L’immane compito che mi tocca oggi è quello di vergare qualche parola su un attentato, avvenuto oggi 7 gennaio, contro la sede del giornale satirico francese “Charlie Hedbo”. In attesa di ulteriori aggiornamenti, il bilancio conta 12 vittime e 8 feriti.
Tra le vittime il direttore e disegnatore Stephan Charbonnier (Charb), i vignettisti Jean Cabut(Cabu), Georges Wolinski e Bernard Verlhac (Tignous) e l’economista Bernard Maris. I due poliziotti uccisi sono un peacekeeper e un ufficiale del servizio di protezione, responsabile per la sicurezza dei dipendenti del Charlie Hebdo.

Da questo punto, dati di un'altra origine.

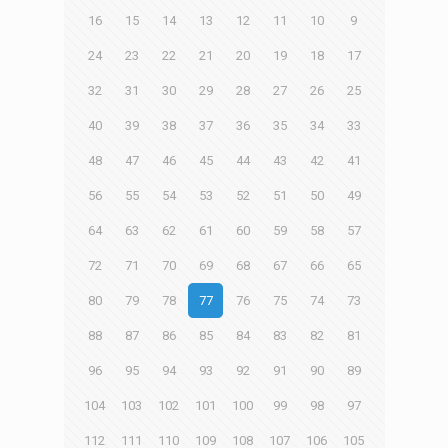
16
15
14
13
12
11
10
9
24
23
22
21
20
19
18
17
32
31
30
29
28
27
26
25
40
39
38
37
36
35
34
33
48
47
46
45
44
43
42
41
56
55
54
53
52
51
50
49
64
63
62
61
60
59
58
57
72
71
70
69
68
67
66
65
80
79
78
77
76
75
74
73
88
87
86
85
84
83
82
81
96
95
94
93
92
91
90
89
104
103
102
101
100
99
98
97
112
111
110
109
108
107
106
105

La situazione è molto fluida, nel mentre la polizia sta setacciando con largo dispiegamento di forze tutte le strade per rintracciare i terroristi e diverse personalità politiche, da Hollande a Renzi, dalla Merkel a Cameron, hanno espresso il loro cordoglio e la loro recisa condanna a questo disgustoso gesto.
Perché di questo si tratta; perché di questo si deve parlare, mentre solitamente si tende a voltare la testa dall’altra parte e a liquidare il tutto con uno sbrigativo “se l’è cercata”; perché di questo ci si deve fare carico affinché non accada più nulla di tutto questo.
Ci si veste a lutto oggi e lo si farà nei giorni seguenti: con la morte nel cuore e con un crescente senso di fastidio e di disgusto, mi sento toccato dalla sorte occorsa a Charbonnier e ai suoi colleghi. Ammetto di non aver mai sentito parlare di loro né del giornale che, con coraggio e forte passione, dirigevano. Con loro se n’è andata anche un pezzo di Satira, con la lettera maiuscola perché il diritto all’espressione, a ridere e a mettere alla berlina malservizi e fanatismi oggi se n’è andato con loro.
La satira non deve avere confini e limitazioni di alcun tipo. Questo Charbonnier l’aveva capito e fatto vedere a più riprese. La sua equipe non si lasciava sfuggire un’occasione per smascherare i farabutti di turno, far aprire a tutti noi gli occhi su quello che ci accade intorno e mettere il mostro in prima pagina. Solo che il mostro, stavolta, è arrivato a bussare a casa sua.
Già nel 2011 la sede della rivista era stata distrutta da una bomba. Nel 2012, per una sua vignetta irriverente su Maometto, Charbonnier era finito sotto il fuoco incrociato di tantissime critiche, da una parte e sorprendentemente anche dall’altra.
Di questo lui si stupì: di come la legge francese sembrasse soffiare sulle braci di una situazione, come quella del fondamentalismo religioso, sempre bollenti e mai sopite, e contemporaneamente sorrideva dicendo che tutto era sotto controllo.
In un’intervista alla succursale inglese di Al Jazeera, Charbonnier aveva affermato che “Charlie Hebdo” non aveva violato nessuna legge e la pubblicazione della famigerata vignetta di Maometto nudo faceva parte della sua libertà d’espressione. La rivista aveva il diritto di usare tale libertà, senza per questo andare incontro ad alcuna sanzione.
Ciò non toglie che discutendo e informando possiamo onorare come è giusto che sia quell’idea che è costata la vita a quel gruppo di persone. Non la battuta gratuita, ma la cattiveria che illumina ciò che tutti, nel profondo, potrebbero pensare ma i più non dicono. E’ il rischio, purtroppo, di creare non satira ma in generale quella controinformazione di cui la satira è il lato più “basso” ma spesso anche il più efficace.
“Preferisco morire in piedi che vivere in ginocchio“: salutiamo così Charbonnier e gli altri suoi colleghi.